Managing a Collection


Creating an Item

A collection is meant to hold one or more items. There are many ways you can create an item.

To let you add a new item to a collection, the TCollection class provides a method named Add. Its syntax is:

Classes::TCollectionItem * __fastcall Add(void);

When this method is called, it adds a new item to the collection:

  • If the collection is empty, the new item becomes the first and only one
  • In the collection already contains at least one item, the new item is added at the end of the existing list

In the same way, you can add as many items as necessary. If you add the items one at a time, the operation may be short. If you have many items to add and each item takes time, the application may have to stop its other activities to take care of the adding operation.
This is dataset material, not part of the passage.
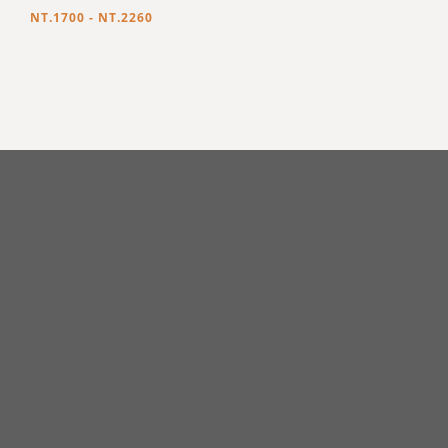
NT.1700 - NT.2260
To assist you with this, the TCollection class is equipped with a method named BeginUpdate. Its syntax is:

virtual void __fastcall BeginUpdate(void);

Call this method to suspend the activities of an application while adding a series of items. Then call the Add() method repeatedly to create the new items. After adding the items, call the EndUpdate() method. Its syntax is:

virtual void __fastcall EndUpdate(void);

As mentioned already, once the items have been created, you can access each by its index.

Inserting an Item

Instead of add an item, you can insert an item using an index. This is done through the Insert() method:

Classes::TCollectionItem * __fastcall Insert(int Index);

The Number of Items in the Collection

The number of items in a collection is represented by the read-only Count property:

__property int Count = {read=GetCount};

The capacity of a collection is the number of items that the collection should have. This information is set, or provided by, the Capacity property:

__property int Capacity = {read=GetCapacity,write=SetCapacity};

You can access the Capacity property before the list is created and assign an integral value to it to indicate the primary amount of memory you want the compiler to set aside for the collection.

Removing an Item From a Collection

To let you remove an item, the TCollection class provides the Delete() method. Its syntax;

void __fastcall Delete(int Index);

This method takes one argument as the index of the item to be deleted.

To remove all items from the collection, you can call the Clear() method. Its syntax is:

void __fastcall Clear(void);

Of course, you course perform this operation by removing one item at a time from beginning to end until the list is empty.